Он прав. Я знаю, что он прав, но все, чего я хочу — закричать ему в лицо, что он лжец. Хочу, чтобы прибежал Джеймс, крикнул «Ерунда!» и ударил его в лицо. Но этого не происходит. Наоборот, к мне подбираются ужас и одиночество, чтобы поглотить меня.

— По сравнению с теми, кого они сумеют спасти, мы не имеем значения, — говорит доктор Причард. — А если я обращусь в прессу, если малейшим образом дам понять, что я больше не на стороне Программы, они нейтрализуют меня. А до этого мне нужно закончить свою работу.

Я поднимаю на него взгляд. В глазах у меня туман от слез.

— И что это за работа?

— Таблетка, — говорит он. — Та, что может противостоять действию Программы и предотвратить стирание. Она называется Лекарство.

Я перестаю держать Риэлма за руку и сразу смотрю на Даллас. Она не выказывает никакой реакции, только крутит дред вокруг пальца. Боже. Пожалуйста, ничего не говори, Даллас.
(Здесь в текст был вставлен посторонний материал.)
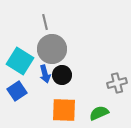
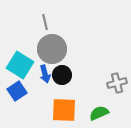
cyan square: moved 4 px down
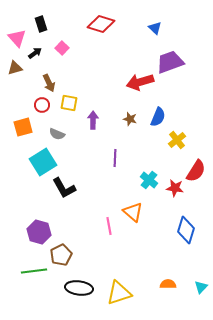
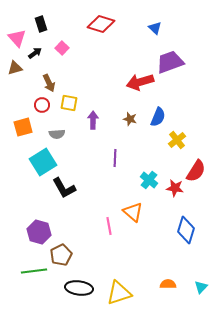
gray semicircle: rotated 28 degrees counterclockwise
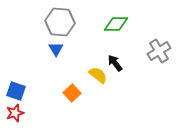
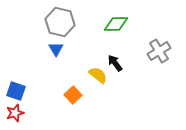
gray hexagon: rotated 8 degrees clockwise
orange square: moved 1 px right, 2 px down
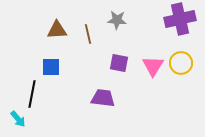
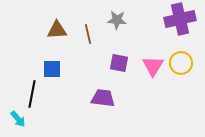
blue square: moved 1 px right, 2 px down
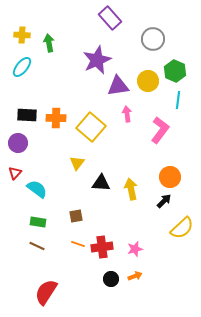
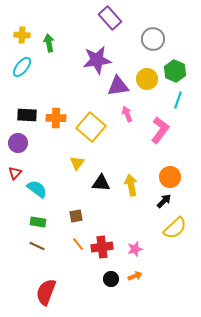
purple star: rotated 16 degrees clockwise
yellow circle: moved 1 px left, 2 px up
cyan line: rotated 12 degrees clockwise
pink arrow: rotated 14 degrees counterclockwise
yellow arrow: moved 4 px up
yellow semicircle: moved 7 px left
orange line: rotated 32 degrees clockwise
red semicircle: rotated 12 degrees counterclockwise
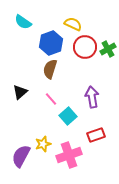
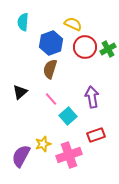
cyan semicircle: rotated 60 degrees clockwise
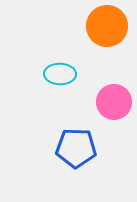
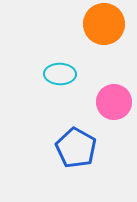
orange circle: moved 3 px left, 2 px up
blue pentagon: rotated 27 degrees clockwise
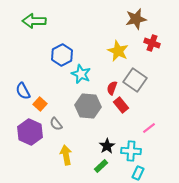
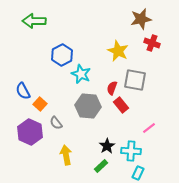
brown star: moved 5 px right
gray square: rotated 25 degrees counterclockwise
gray semicircle: moved 1 px up
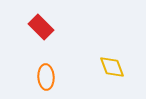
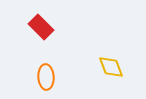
yellow diamond: moved 1 px left
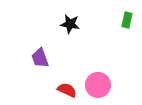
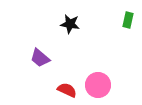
green rectangle: moved 1 px right
purple trapezoid: rotated 30 degrees counterclockwise
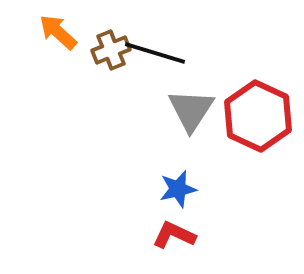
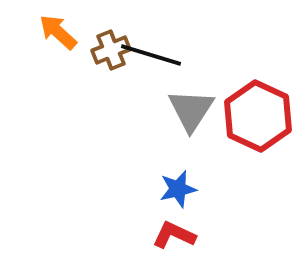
black line: moved 4 px left, 2 px down
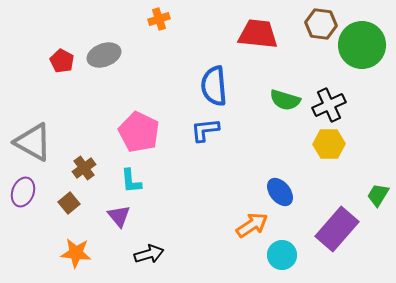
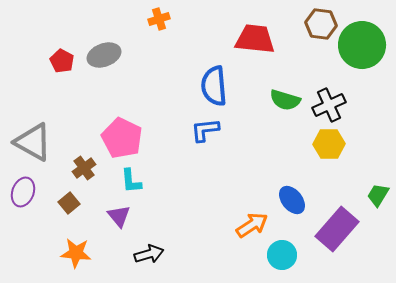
red trapezoid: moved 3 px left, 5 px down
pink pentagon: moved 17 px left, 6 px down
blue ellipse: moved 12 px right, 8 px down
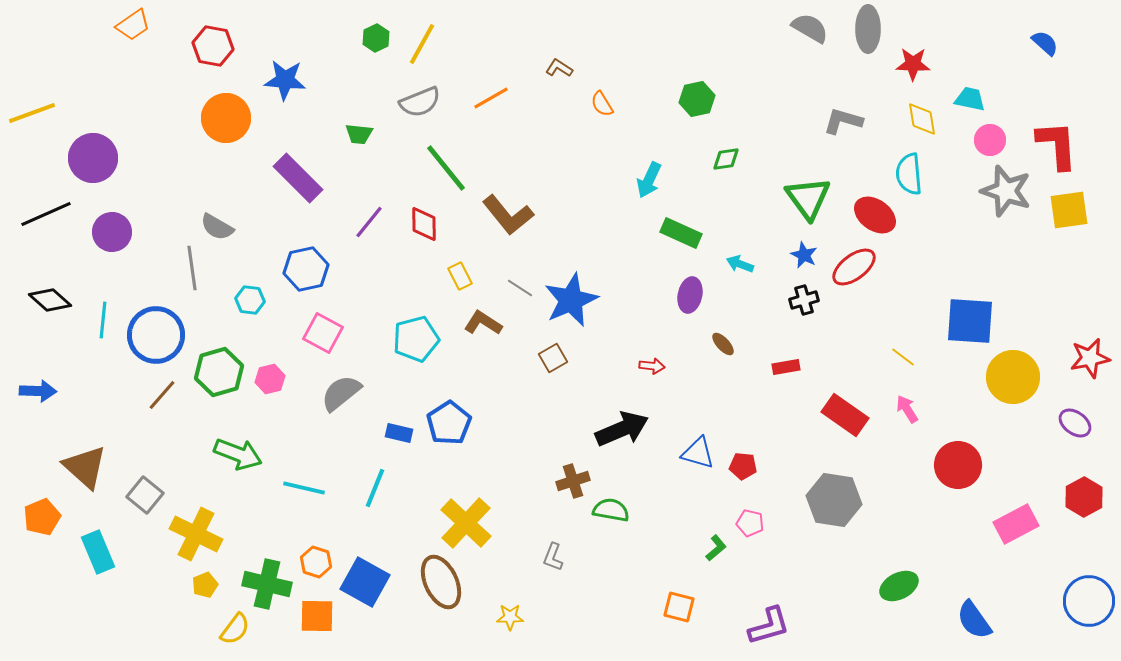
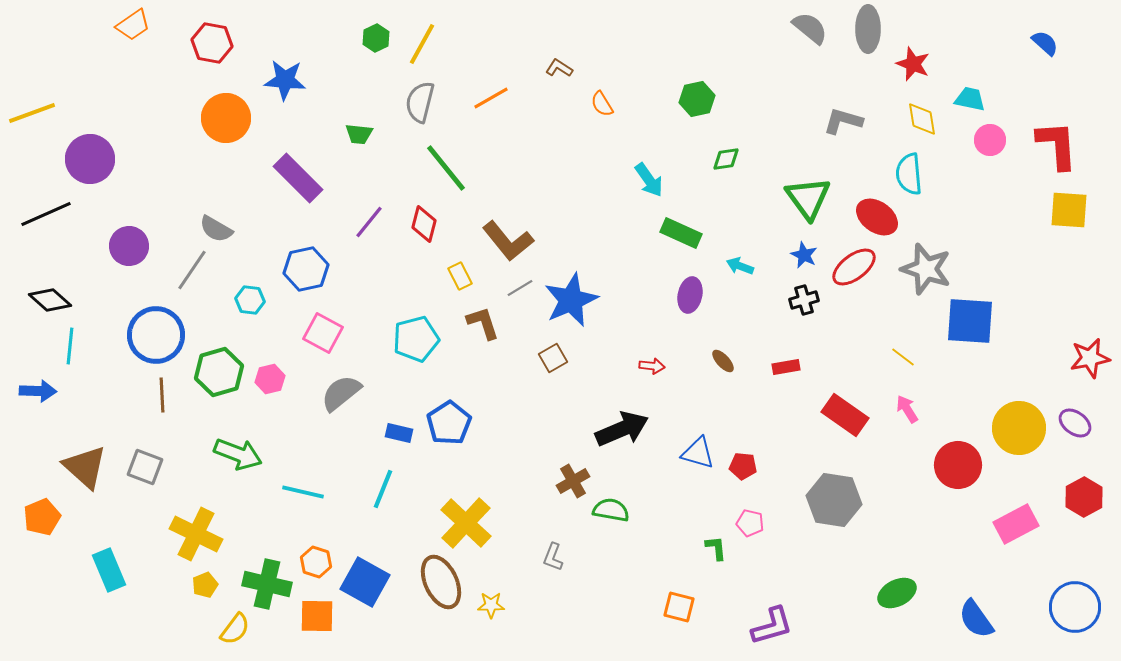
gray semicircle at (810, 28): rotated 9 degrees clockwise
red hexagon at (213, 46): moved 1 px left, 3 px up
red star at (913, 64): rotated 20 degrees clockwise
gray semicircle at (420, 102): rotated 126 degrees clockwise
purple circle at (93, 158): moved 3 px left, 1 px down
cyan arrow at (649, 180): rotated 60 degrees counterclockwise
gray star at (1006, 191): moved 80 px left, 78 px down
yellow square at (1069, 210): rotated 12 degrees clockwise
brown L-shape at (508, 215): moved 26 px down
red ellipse at (875, 215): moved 2 px right, 2 px down
red diamond at (424, 224): rotated 15 degrees clockwise
gray semicircle at (217, 227): moved 1 px left, 2 px down
purple circle at (112, 232): moved 17 px right, 14 px down
cyan arrow at (740, 264): moved 2 px down
gray line at (192, 268): moved 2 px down; rotated 42 degrees clockwise
gray line at (520, 288): rotated 64 degrees counterclockwise
cyan line at (103, 320): moved 33 px left, 26 px down
brown L-shape at (483, 323): rotated 39 degrees clockwise
brown ellipse at (723, 344): moved 17 px down
yellow circle at (1013, 377): moved 6 px right, 51 px down
brown line at (162, 395): rotated 44 degrees counterclockwise
brown cross at (573, 481): rotated 12 degrees counterclockwise
cyan line at (304, 488): moved 1 px left, 4 px down
cyan line at (375, 488): moved 8 px right, 1 px down
gray square at (145, 495): moved 28 px up; rotated 18 degrees counterclockwise
green L-shape at (716, 548): rotated 56 degrees counterclockwise
cyan rectangle at (98, 552): moved 11 px right, 18 px down
green ellipse at (899, 586): moved 2 px left, 7 px down
blue circle at (1089, 601): moved 14 px left, 6 px down
yellow star at (510, 617): moved 19 px left, 12 px up
blue semicircle at (974, 620): moved 2 px right, 1 px up
purple L-shape at (769, 626): moved 3 px right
— Мне нужно найти лекарство, — говорит доктор Притчард. — Я хочу подвергнуть его анализу, чтобы воссоздать. Если я смогу предотвратить стирание других людей Программой, оно вовсе не потребуется.

У меня пересыхает во рту, и я чувствую себя, как будто на меня направлен свет прожекторов. Он знает, что Риэлм дал мне таблетку? Поэтому он здесь?

— Допустим, вы вернете все воспоминания, — тихо говорит Риэлм. — Не все смогут справиться с ними — что вы сделаете, чтобы они не стали кончать с собой?

Доктор слегка сощуривает глаза, оглядывает Риэлма с ног до головы.

— Люди так же будут умирать, сынок. Я не могу утверждать обратного. Но после того, как мы возвратим первоначальные воспоминания, мы будем лечить депрессию традиционными методами и сделаем все возможное. Мы проработаем болезненные темы, а не станем избгегать их.

Я не могу поверить в то, что слышу. В том, что он говорит есть смысл, но я боюсь, что он только притворяется. Нет, я уверена, что он притворяется. Но как он может говорить все это и не понимать, что это правда? И опять же, как доктор узнал о таблетке? Риэлм говорил, что эта — последняя, а в Программе думали, что она уничтожена. Кто тут больший обманщик — Риэлм или Артур Притчард?

— Они пытались, — говорю я, глядя на доктора Притчарда. — В самом начале они пытались лечить обычными методами. Почему я должна поверить, что у вас будет по-другому?

— Проблема в том, что они не... я не уделил лечению достаточно времени, чтобы оно было эффективным. Мы двигались вперед слишком быстро. А теперь пришла пора расставить все по своим местам. Полагаю, что Программа сама по себе нагнетает давление, что приводит к попыткам суицида. Вы живете в пароварке. Это неправильно.

— Нет, — соглашается Даллас, притягивая наше внимание. — Но расскажите мне о той таблетке, которую вы ищете, Артур. Откуда она взялась? Я слышала только слухи.

Что, черт возьми, она делает?

Доктор скрещивает ноги и кладет локти на колени.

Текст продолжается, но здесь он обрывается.